Stored items
▼▼▼

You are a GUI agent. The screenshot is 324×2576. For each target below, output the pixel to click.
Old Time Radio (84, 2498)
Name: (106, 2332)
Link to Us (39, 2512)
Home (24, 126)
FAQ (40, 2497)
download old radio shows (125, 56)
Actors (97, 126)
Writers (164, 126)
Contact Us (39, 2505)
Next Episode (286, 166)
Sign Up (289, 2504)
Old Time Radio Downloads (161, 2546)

▲▲▲

● PROBLEM STATEMENT:
Nothing but the lines from the one holding "Link to Us (39, 2512)" to the end of the entries should be returned, each exactly as it stands.

● ANSWER TO THIS EXERCISE:
Link to Us (39, 2512)
Home (24, 126)
FAQ (40, 2497)
download old radio shows (125, 56)
Actors (97, 126)
Writers (164, 126)
Contact Us (39, 2505)
Next Episode (286, 166)
Sign Up (289, 2504)
Old Time Radio Downloads (161, 2546)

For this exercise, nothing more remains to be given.